Ich denke mal, das dies auch mit grünen LEDs möglich wäre, oder?


----------



## FarscapeOne (4. Februar 2008)

Jup, funzt natürlich auch mit grünen LED's. Hab meine alte G15 auf grün ungelötet.


----------



## ED101 (6. Februar 2008)

Trau mich auch leider nicht selbst ran


----------



## Honk53 (6. Februar 2008)

jo is voll schick^^i finde dieses bernsteinrot sowieso iwie hässlich aber blau is voll cool^^


----------



## Wassercpu (6. Februar 2008)

Sag mal du hast ja alle Temps  auf deinem G15 angeizeigt..als insider weis manndas das echt nicht ohne ist...kannste mir sagen mit welcher Lüftersteuerung du das gemacht hast und welchem program..haste dann script was ich auch benutzen kann?

GRespct und Grüsse Wc


----------



## SkastYX (6. Februar 2008)

FarscapeOne schrieb:


> Jup, funzt natürlich auch mit grünen LED's. Hab meine alte G15 auf grün ungelötet.

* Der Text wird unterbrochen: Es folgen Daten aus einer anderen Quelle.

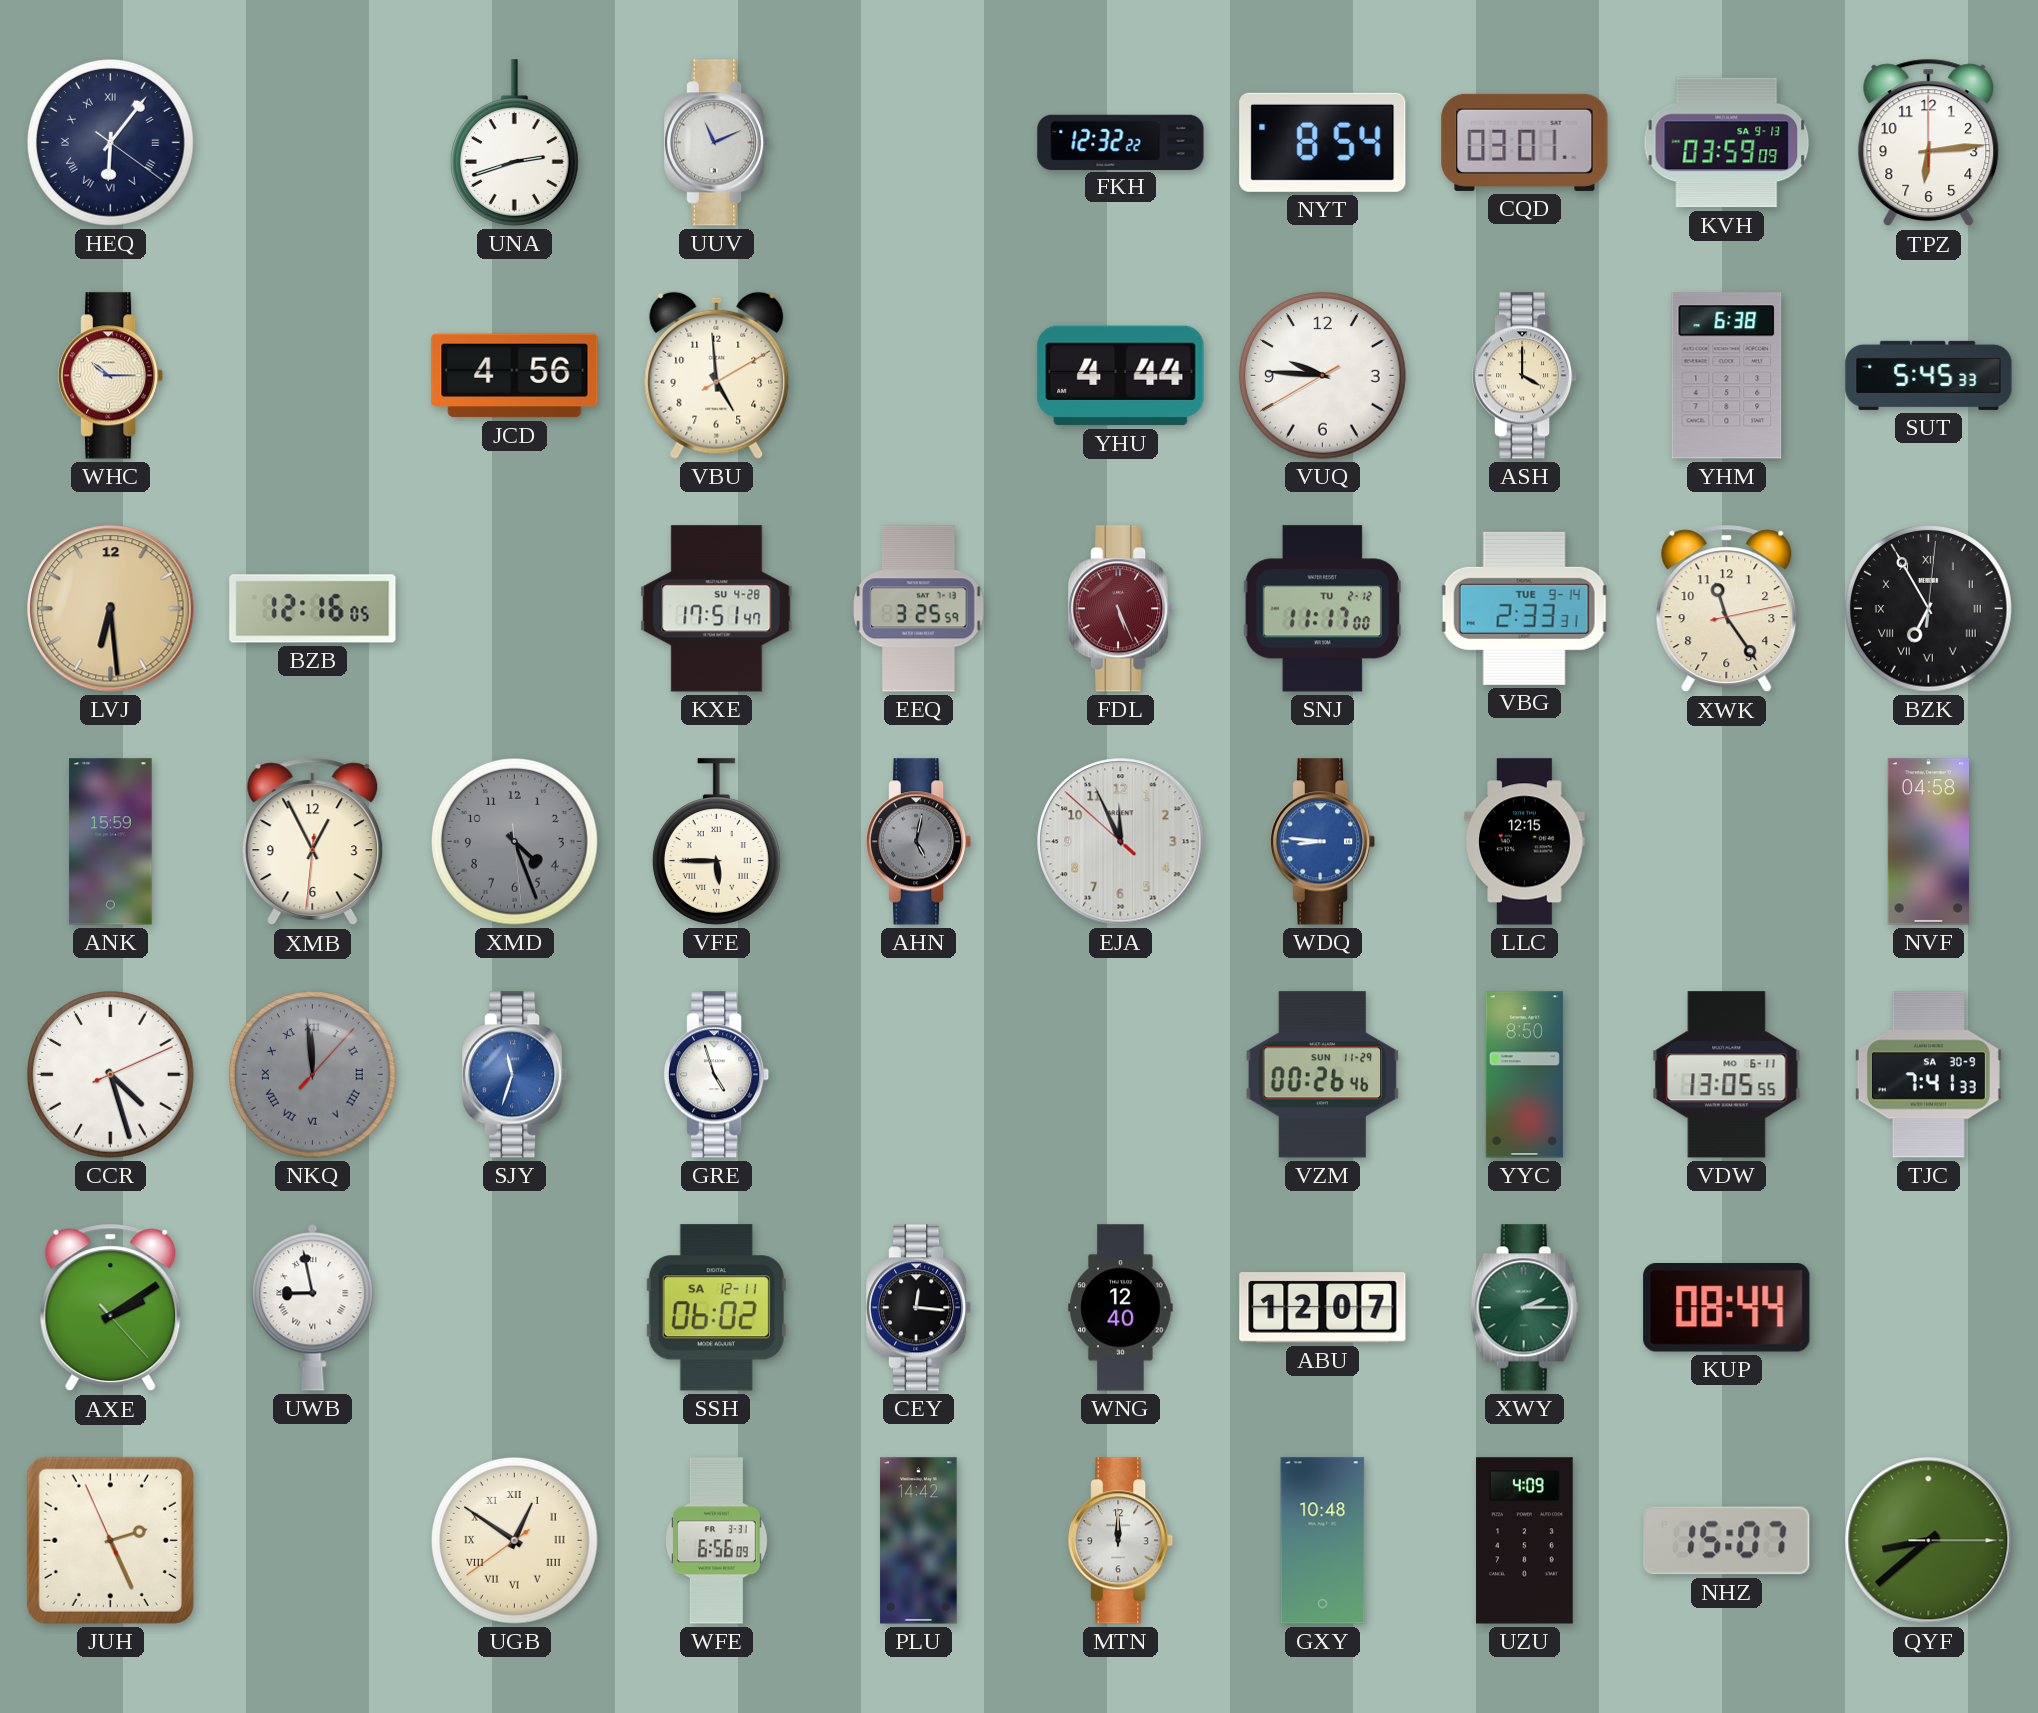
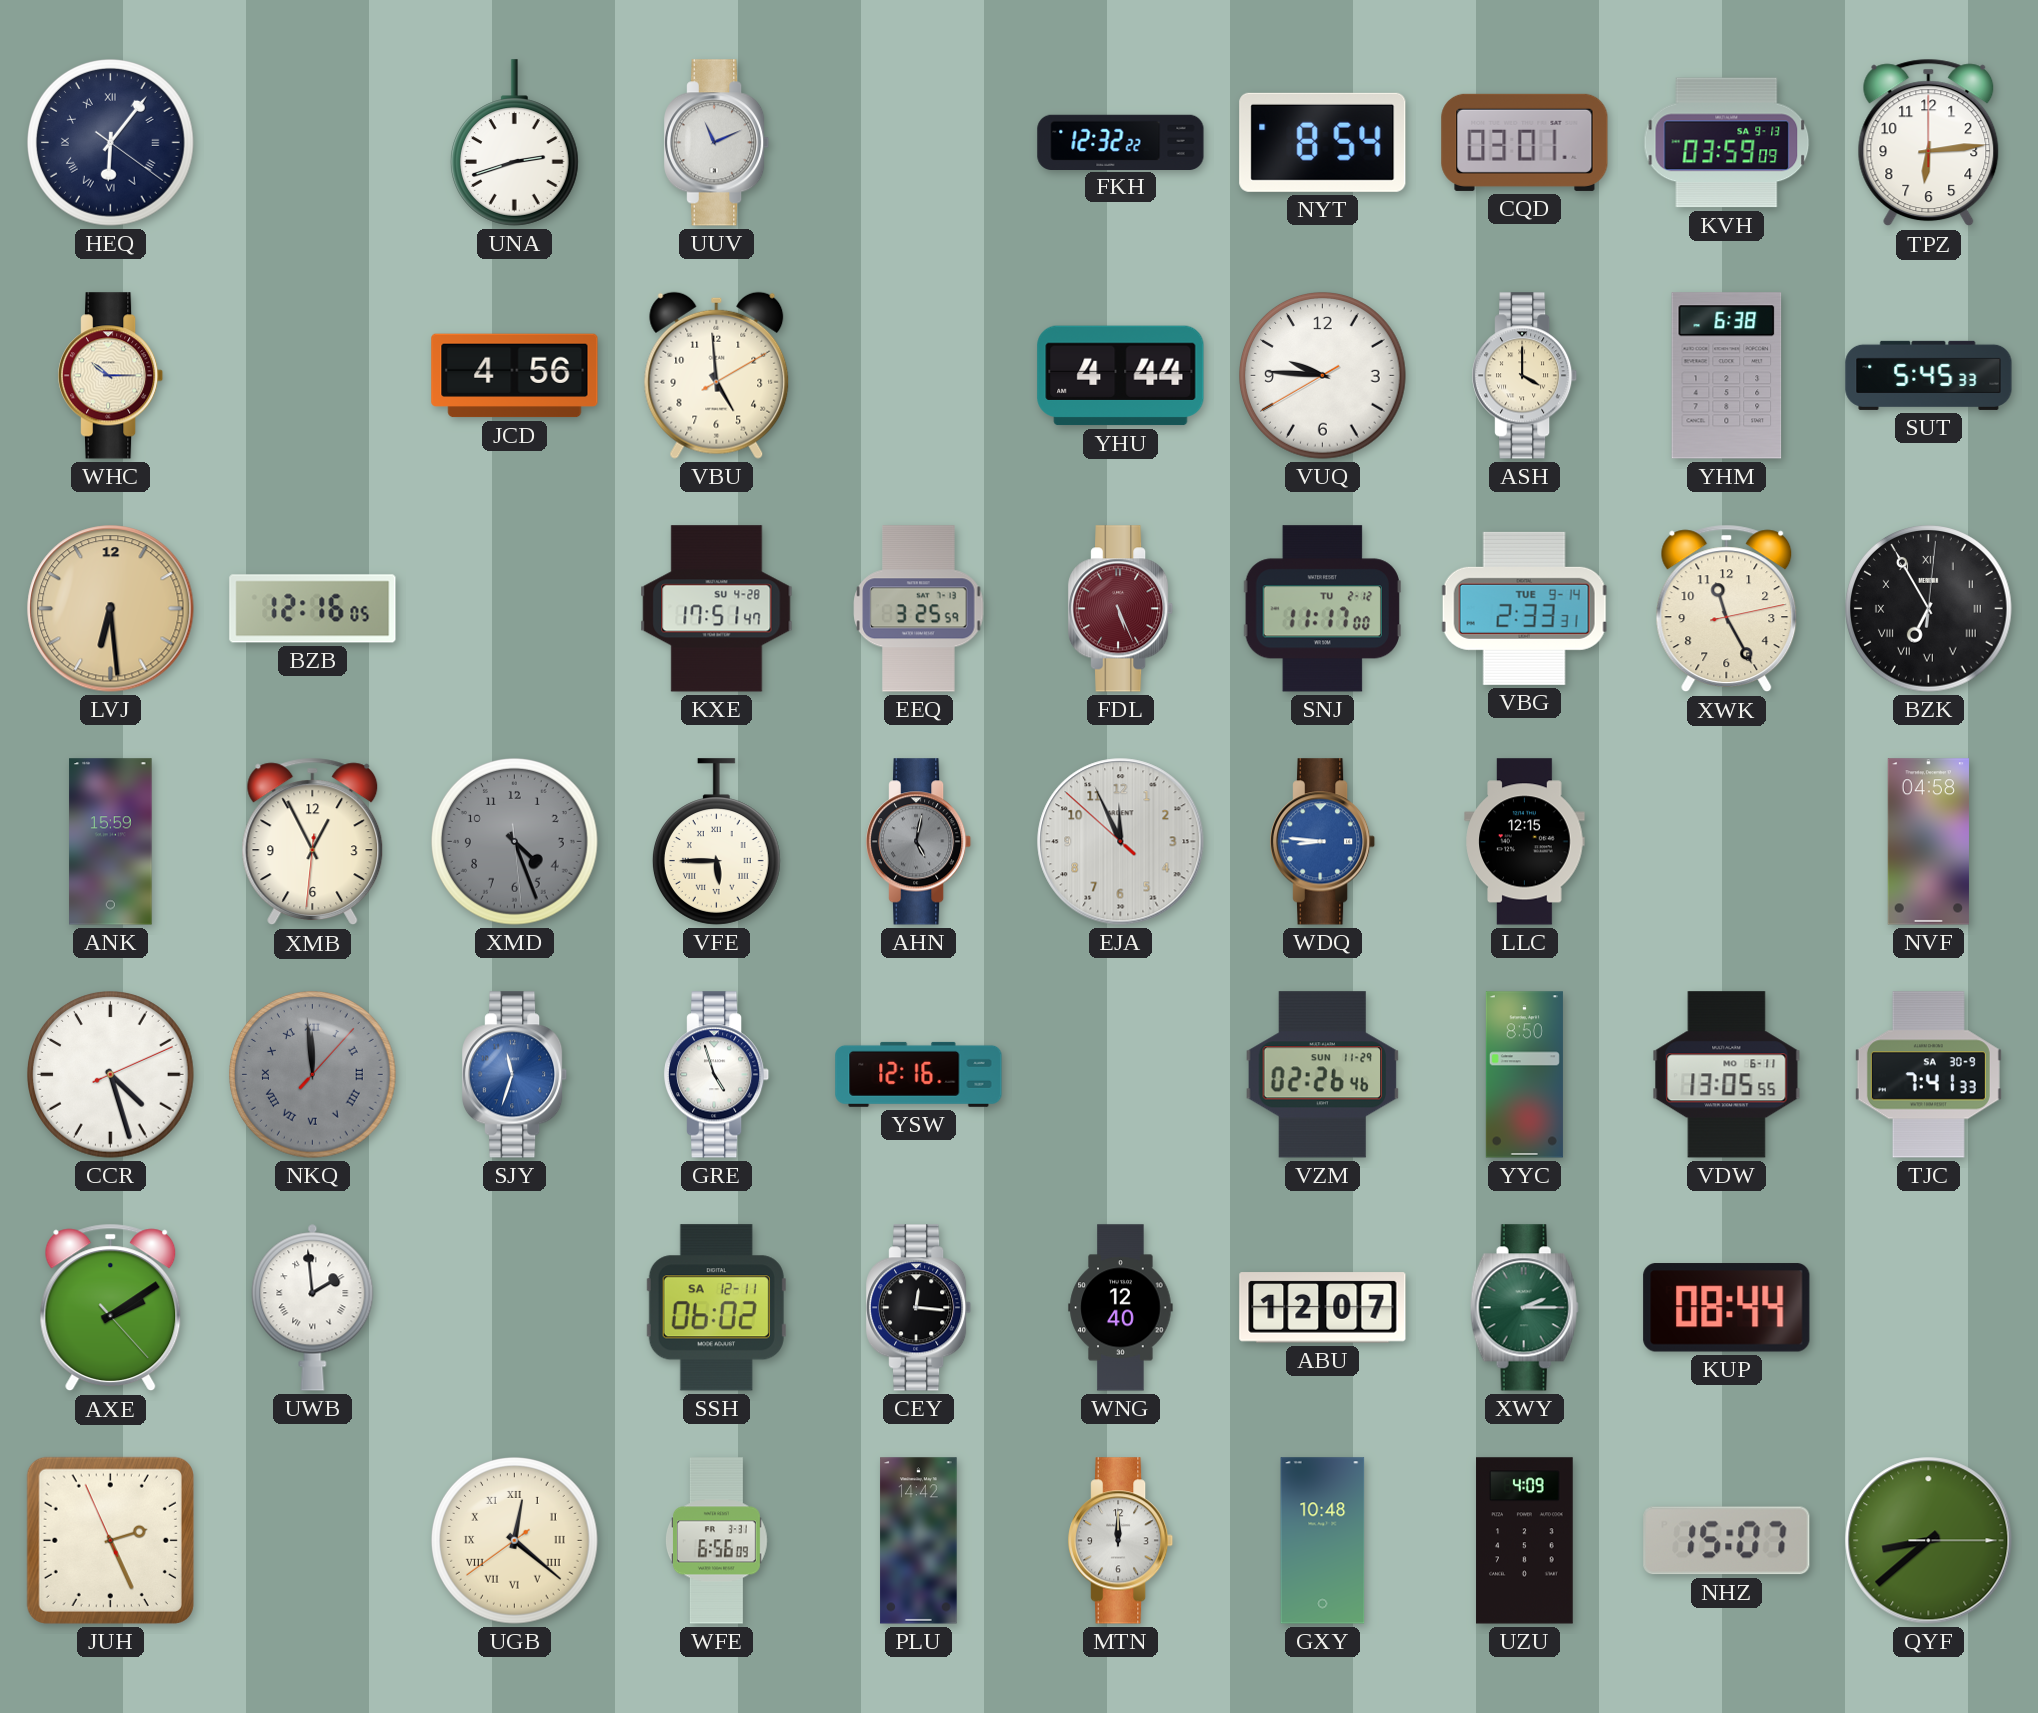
XWK: 11:24 -> 11:25
YSW: none -> 12:16
VZM: 00:26 -> 02:26
UWB: 8:58 -> 1:59
UGB: 12:50 -> 12:21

Ich glaube ich mache mich dann auch mal an meine. Vorallem könnten die Tasten ein wenig heller sein, bei Tag habe ich oft das Problem, dass ich die Beschriftung nicht richtig erkennen kann 
Hast du bei der alten G15 dich auch ans Display gemacht? Lassen sich die LEDs einfach tauschen?


----------



## blueman (6. Februar 2008)

sieht super aus!!! Das geile Design der neuen und das geile blaue der alten


----------



## Ares_Providence (7. Februar 2008)

Da ic hmit der Tasta unglaublich viel glück habe lasse ichdas damit meine Garantie erhalten bleibt wenn die weg ist könnte man sich das überlegen wenn man das Equipment hat, sieht aber ganz geil aus, es könnte auf jeden aber heller sein.

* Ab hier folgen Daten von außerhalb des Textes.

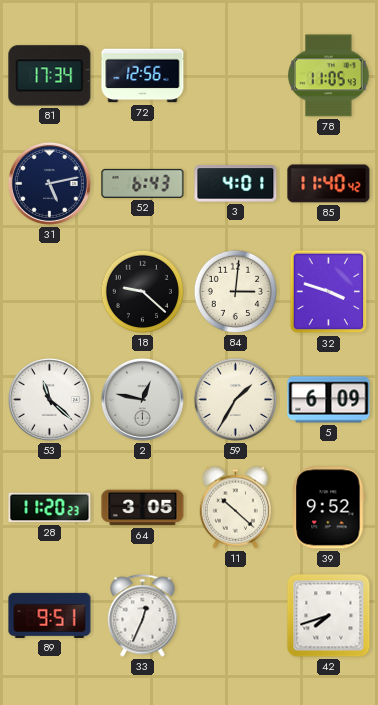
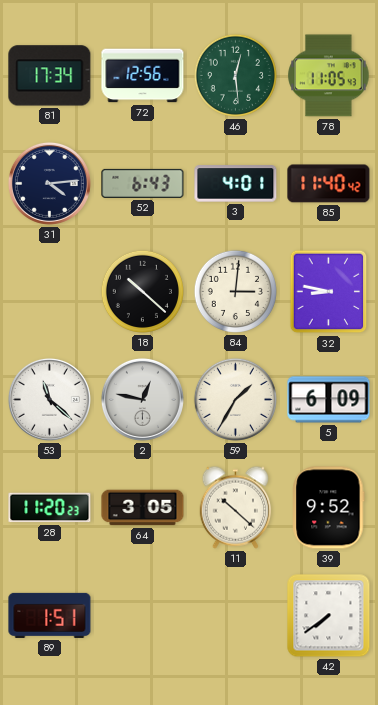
46: none -> 12:29
31: 5:13 -> 4:14
18: 9:22 -> 10:22
32: 3:48 -> 8:47
89: 9:51 -> 1:51
33: 12:34 -> none
42: 7:42 -> 7:39
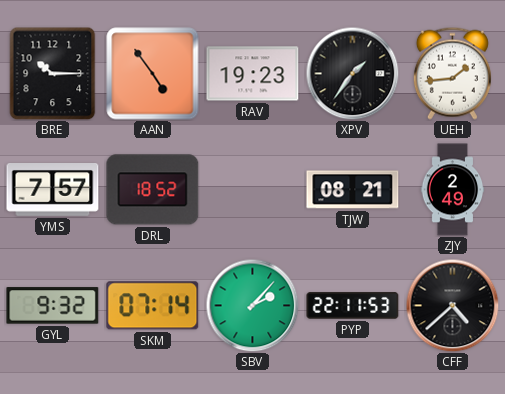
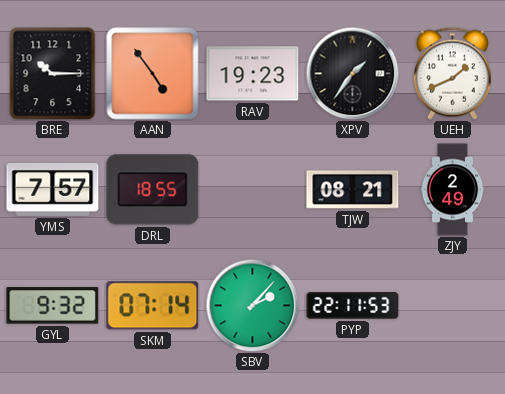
UEH: 1:44 -> 1:41
DRL: 18:52 -> 18:55
CFF: 4:38 -> none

Hatte als erstes die Normale G15 gehabt wo es die Refresh nicht gab die kam kurz danach, meine hat  dann nach 4 monaten gestreikt(display ging an und aus, LEDs flackerten usw.) und dann hatte ich die refresh so die wenigen tasten reichen mir aber die farbe könnte stärker sein und auch heller.

Die Anleitung für den Mod sind sehr gut, also ist die Garantie hinfällig weiss meine Tasta was ihr blüt


----------



## Bimek (7. Februar 2008)

@FarscapeOne
Was haste denn da für ein Display-Applet geladen, alle Temps in einem Display ist supi.


----------



## FarscapeOne (7. Februar 2008)

@Bimek + Wassercpu
Das Programm heißt LCDHype (www.lcdhype.de) und dafür gibt es verschiedene Plugins. Ich nutze eines für Everest (CPU-,NB- und Grakatemps) und eines für meinen T-Balancer (Lüftersteuerung) da kann ich dann Wassertemp und alle angeschlossenen Tempfühler auslesen.
Für LCDHype muss man dann nur noch ein Script schreiben und schon geht´s los. Wenn ich mal etwas Zeit habe, kann ich ein HowTo schreiben. Hier http://www.forumdeluxx.de/forum/showthread.php?t=230320 gibts ein kleines Tutorial mit Speedfan.

@SkastYX
Ja ich hab auch das Display bei der alten G15 umgelötet. Ist zwar etwas fummelig, aber wenn man etwas Übung hat, klappt das schon. Es sind zwei SMD LEDs 0603 verbaut. Diese sind auf eine sehr kleine Platine gelötet, welche das Display von der Seite beleuchtet.


----------



## Bioschnitzel (7. Februar 2008)

Gute Arbeit

Aber dennoch ist die Refresh einfach nua Schei*e
Und ich hätte sie nicht blau gemacht, immer ist alles nur blau,
Hätteste sie lieber grün oder so gemacht, aber egal...is ja deine Tastatur


----------



## PCGH_Thilo (7. Februar 2008)

Danke für die "alte" Farbe


----------



## FarscapeOne (8. Februar 2008)

Bitteschön.
Sehr gern.

@Fr3@k:
Kann mich nicht beschweren wegen meiner Refresh. Funktioniert tadellos, genauso wie die alte G15 auch.


----------



## Bioschnitzel (9. Februar 2008)

FarscapeOne schrieb:


> Bitteschön.
> Sehr gern.
> 
> @Fr3@k:
> Kann mich nicht beschweren wegen meiner Refresh. Funktioniert tadellos, genauso wie die alte G15 auch.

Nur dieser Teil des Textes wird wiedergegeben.